Scott Kinney and Using Discovery Media to Differentiate Instruction: A Day of Discovery at Bucks County IU

Live Blogging

Scott Kinney, Vice-President of Outreach & Professional Development, discusses ways to meet our growing diversity of learners by using differentiated instruction using Discovery Education products.  Scott began with a test of our knowledge with a quiz identifying demographics of changing student populations.  Questions covered percentage of ESL students entering school (20), percentage of students entering fourth grade nationwide reading below reading level 36), most frequently watch video channel (YouTube), percentage of public school students part of racial or ethnic minorities (43), website larger than Germany, France, and the UK combined if the site were a country (myspace), and percentage of students requiring special education services (14).  Using a CPS clicker system, teams registered answers for prizes, and Scott came, as always,with great prizes.
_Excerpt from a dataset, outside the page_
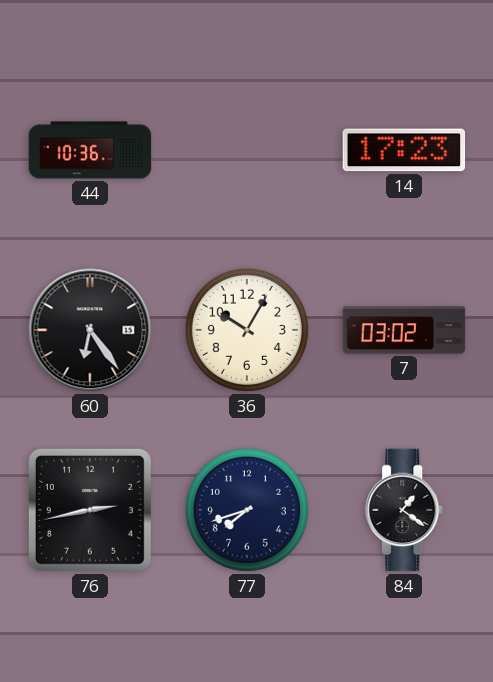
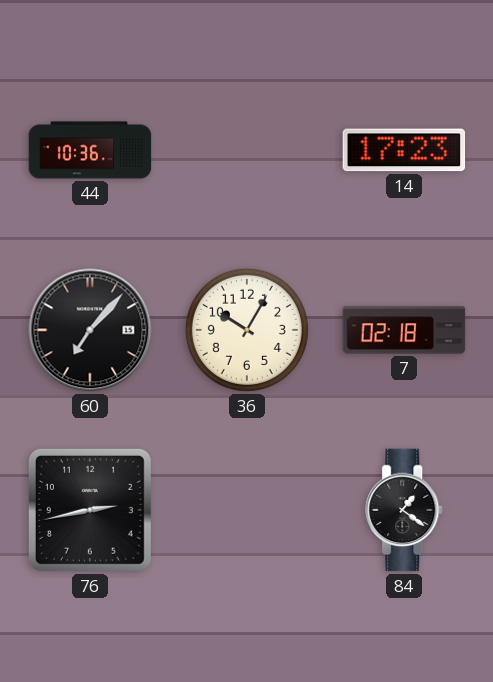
60: 6:24 -> 7:07
7: 03:02 -> 02:18
77: 7:42 -> none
Then, we discussed the profile of our classrooms, which included the following topics: ethnic diversity, housing, SES, technology literacy/access, sexual preferences, learning styles, language, class size, special education, religion, households (family structure).  Why are the things mentioned such a good thing?  Because it is an opportunity to collaborate, to see things from a different perspective, and because what we see in  classrooms is a microcosm of the real world.  The more diversity we have, the more learning and information exchange can grow.  So, Scott suggests that first day of school should take a look at where we are and what students know.  What’s the best way to access readiness: Quiz Builder.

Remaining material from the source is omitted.